Siempre es un problema conseguir averiguar el lugar y la hora en el que se va a producir una intervención policial, por eso es tremendamente satisfactorio cuando lo consigues. En este caso, se trataba de ejecutar un lanzamiento en Peruleiro y, por lo que fuera, solo nos habíamos enterado nosotros. Estaba programado para las diez y media, y cuando llegué, a las diez y cuarto, ya estaban metidos en harina. Estaba la UPR de la Policía Nacional, las funcionarias del juzgado, y un tipo gordo y calvo, el cerrajero, que estaba de rodillas, tratando de arrancar la cerradura como un dentista agujerea una muela cariada. Mi fotógrafo me saludó con un cabeceo. Le pregunté qué estaban haciendo con la puerta y él me contestó que le parecía obvio. A mí también, y eso era lo malo. "La gente no paga sus impuestos para ver a un cerrajero-le dije- ¡Sacad el ariete ya!". Los policías de la UPR, una especie de antidisturbios, me miraron y se rieron. No parecían dispuestos a colaborar.
Yo estaba decepcionado. El cerrajero seguía profundizando en la cerradura, pero no parecía estar consiguiendo gran cosa y yo miraba a todas partes esperando a que apareciera la competencia. Por el momento, era una exclusiva nuestra, pero eso podía cambiar en cualquier momento. Quería que acabaran cuanto antes, pero también quería que los policías sacaran el ariete. "¡Que lo saquen ya!", repetía. El fotógrafo me miró de reojo. "Estas flipado", sentenció. Como siempre, nadie me comprendía. La imagen buena era la de la puerta derribada, la de media docena de tipos como armarios irrumpiendo por la fuerza en aquella vieja casa de dos pisos, sacando a rastras a los okupas, porrazos en la cabeza, sangre en las calles. Al día siguiente, la gente leería el periódico y hablará de brutalidad policial, del derecho a la vivienda, o, si eran vecinos de Peruleiro, de ya era hora de que las autoridades actuaran. Lo importante es que diera que hablar.

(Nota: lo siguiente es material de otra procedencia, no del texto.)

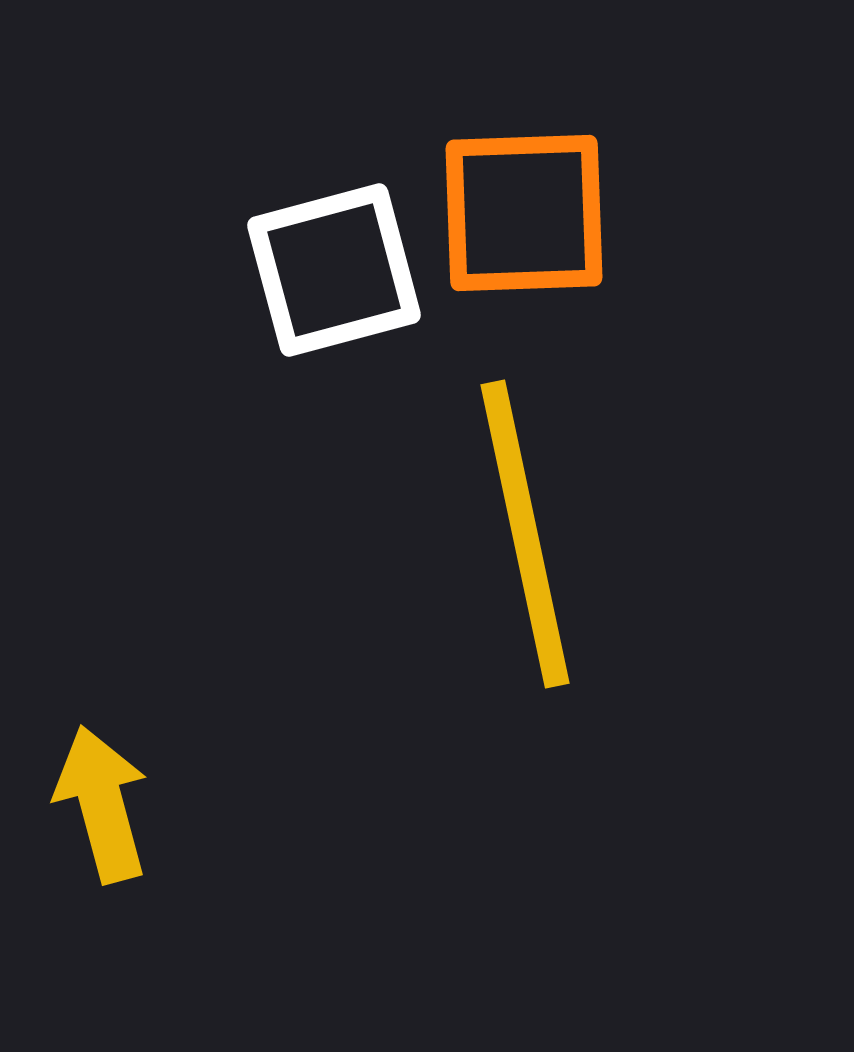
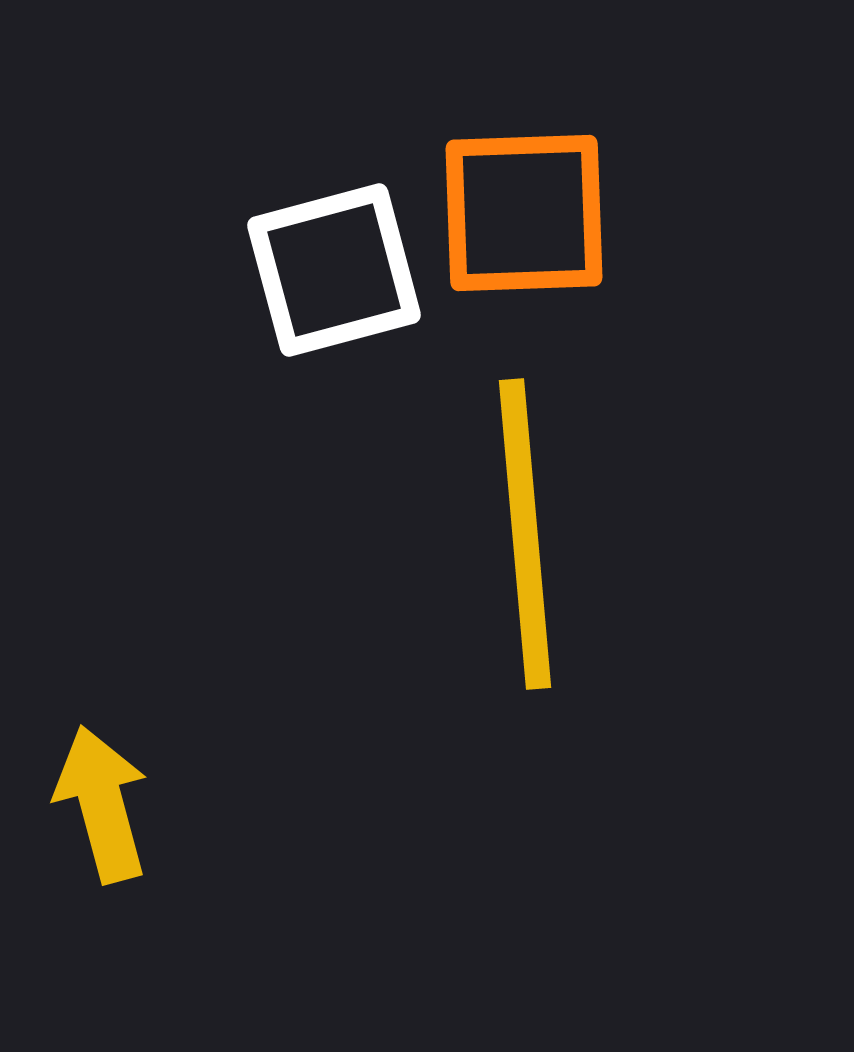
yellow line: rotated 7 degrees clockwise
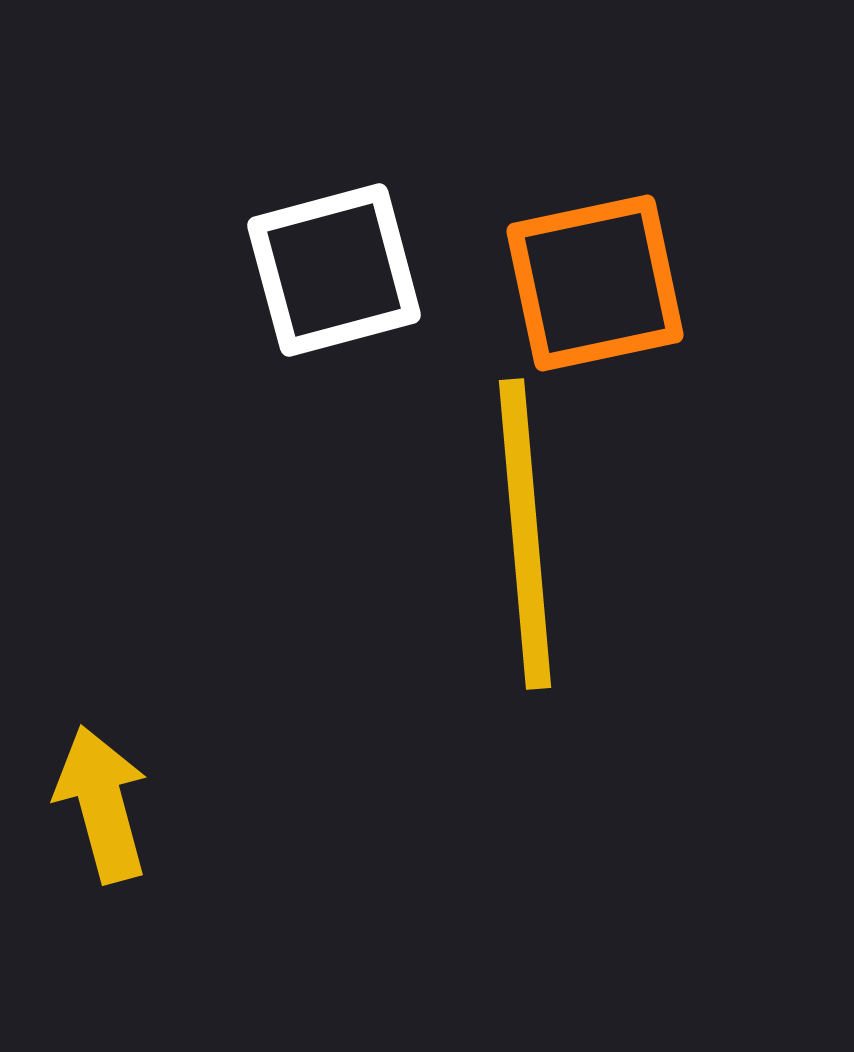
orange square: moved 71 px right, 70 px down; rotated 10 degrees counterclockwise
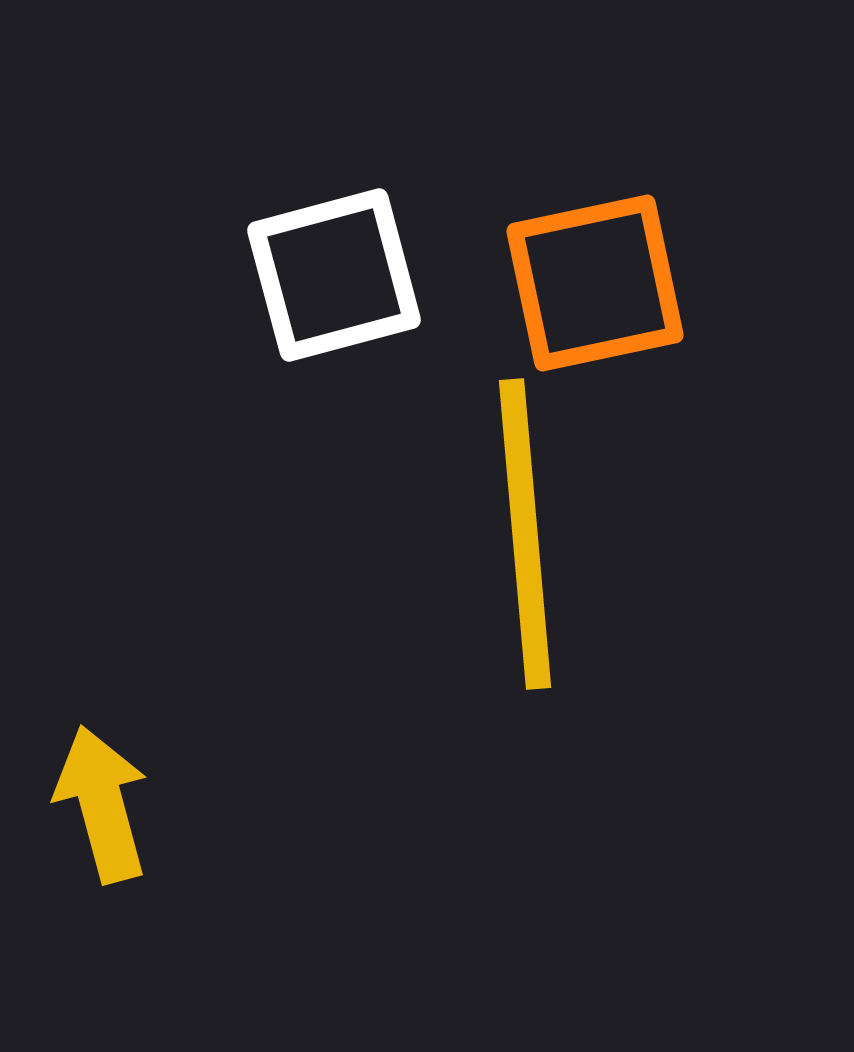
white square: moved 5 px down
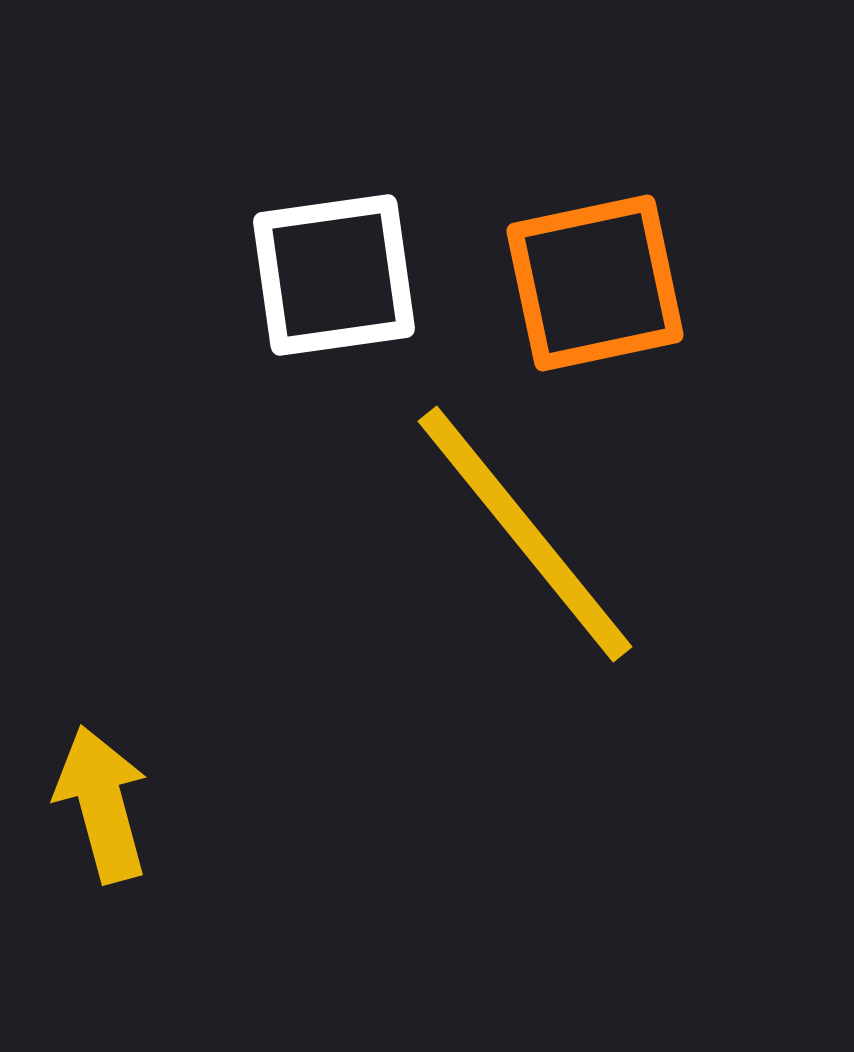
white square: rotated 7 degrees clockwise
yellow line: rotated 34 degrees counterclockwise
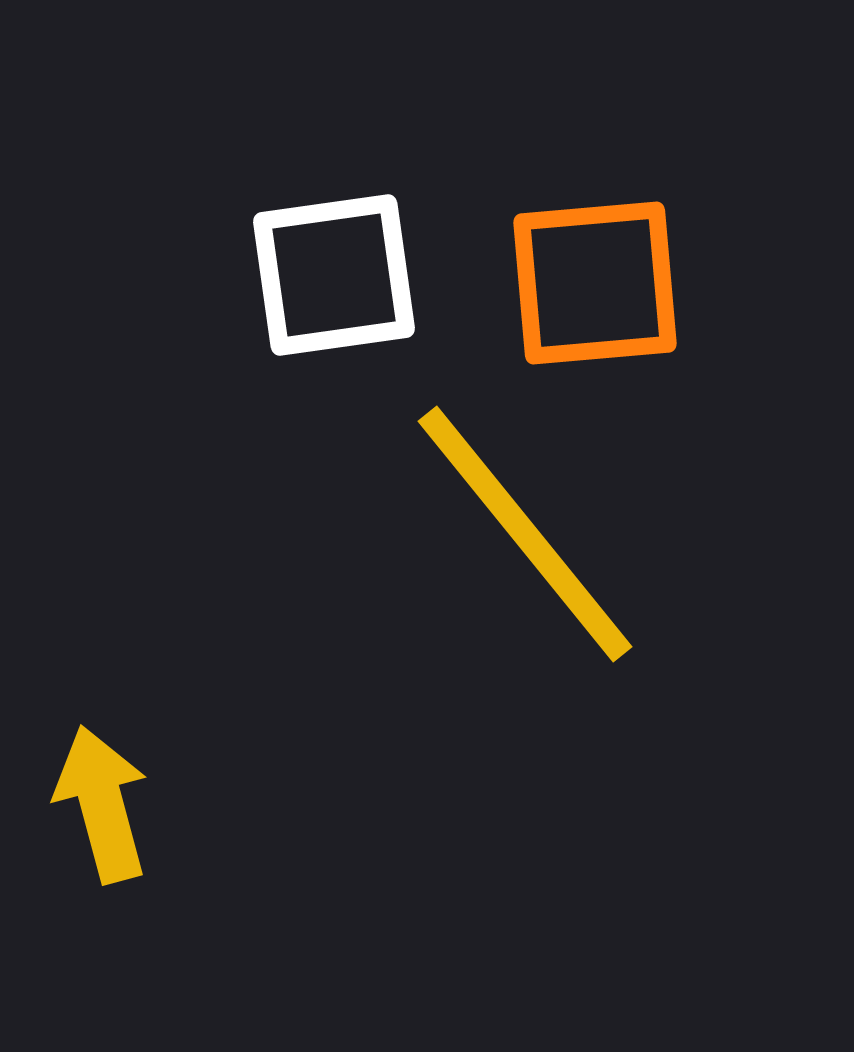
orange square: rotated 7 degrees clockwise
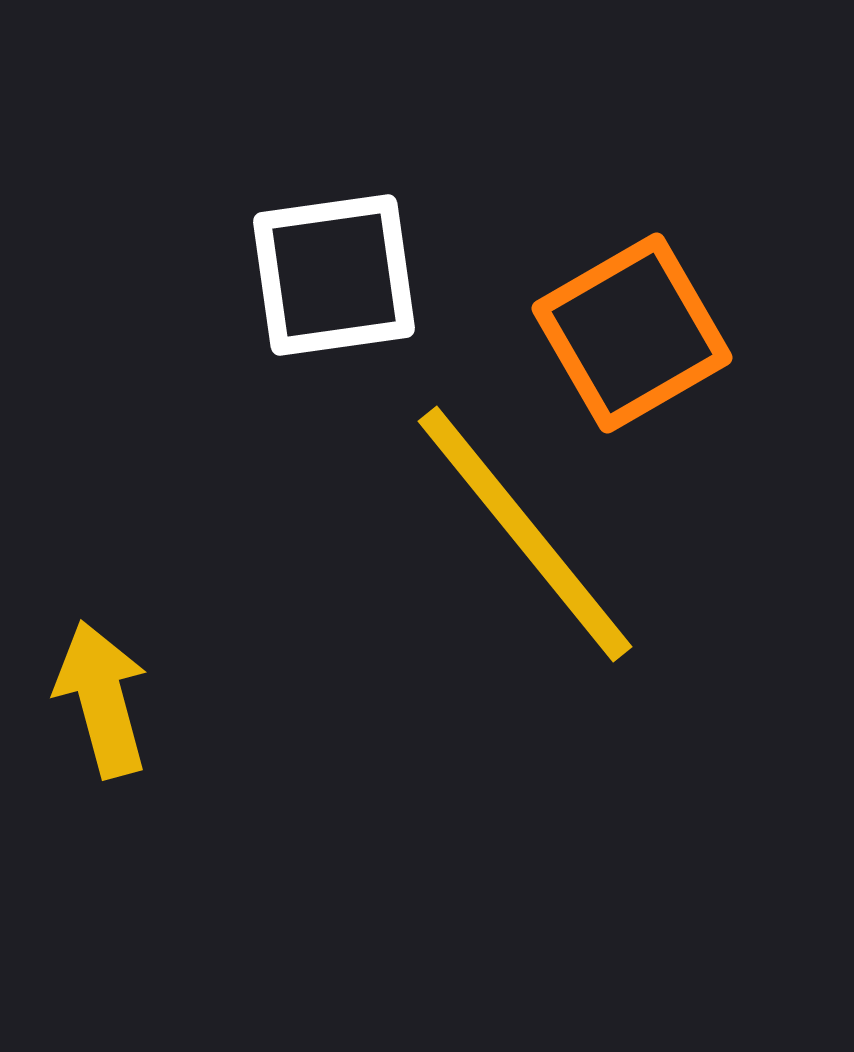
orange square: moved 37 px right, 50 px down; rotated 25 degrees counterclockwise
yellow arrow: moved 105 px up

Entonces ocurrió el milagro: el cerrajero se volvió y dijo que no podía abrirla, que alguien había puesto una tranca o algo parecido en el interior. El jefe de la unidad se volvió a uno de sus hombres y ordenó que trajeran el ariete. Creo que aplaudí. Enseguida apareció un tipo enorme, de metro noventa y cinc,o que llevaba en las manos el armatoste. No era muy grande: un cilindro de metal de un metro de largo y con dos asas, pensado para ser manejado por un único hombre. Si situó delante de la puerta y empezó a golpear. El fotógrafo apretaba el botón de su cámara, encantado. El ariete ya no le parecía una estupidez.
Los golpes sonaban como al ritmo de una canción de AC DC: pum, pum. Apareció otro fotógrafo, pero no importaba porque no trabajaba para la competencia. Pum, pum. Las tablas se hundieron y toda la parte superior de la puerta se vino abajo. Era como volver a los noventa, con el ministro Corcuera, ese Harry el Sucio que había inventado esa ley que permitía entrar en los domicilios ajenos por las bravas. El tipo enorme de la UPR saltó al interior y siguió golpeando desde allí lo que quedaba de la puerta hasta hacerla astillas. Aquello era contundencia policial y lo demás, tonterías. Rápidamente se descubriría que no había nadie en la casa porque se habían mudado al lado, convirtiendo todo aquello en innecesario e inútil y lo que es peor: mi jefe, en lo que solo se puede considerar un acto deliberado de sabotaje, no publicaría aquella foto en portada al día siguiente. Pero en ese momento yo estaba encantado. Mi fotógrafo, también. Los vecinos aplaudían desde las ventanas. Le pregunté al poli enorme si le habían puesto un nombre cariñoso al ariete, como en las pelis. Me dijo que no. Meneé la cabeza e hice un gesto de compadreo, de complicidad entre él y yo: "Llámalo Corcuera".